Material for this task: Begin
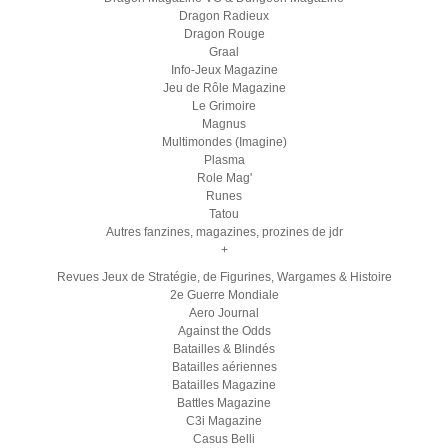
Dragon Radieux
Dragon Rouge
Graal
Info-Jeux Magazine
Jeu de Rôle Magazine
Le Grimoire
Magnus
Multimondes (Imagine)
Plasma
Role Mag'
Runes
Tatou
Autres fanzines, magazines, prozines de jdr
+
Revues Jeux de Stratégie, de Figurines, Wargames & Histoire
2e Guerre Mondiale
Aero Journal
Against the Odds
Batailles & Blindés
Batailles aériennes
Batailles Magazine
Battles Magazine
C3i Magazine
Casus Belli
Material for this task: End
Task objective: Would you quote, exactly and only, the lines from the one containing "Le Grimoire" to the end of the entries?

Task output:
Le Grimoire
Magnus
Multimondes (Imagine)
Plasma
Role Mag'
Runes
Tatou
Autres fanzines, magazines, prozines de jdr
+
Revues Jeux de Stratégie, de Figurines, Wargames & Histoire
2e Guerre Mondiale
Aero Journal
Against the Odds
Batailles & Blindés
Batailles aériennes
Batailles Magazine
Battles Magazine
C3i Magazine
Casus Belli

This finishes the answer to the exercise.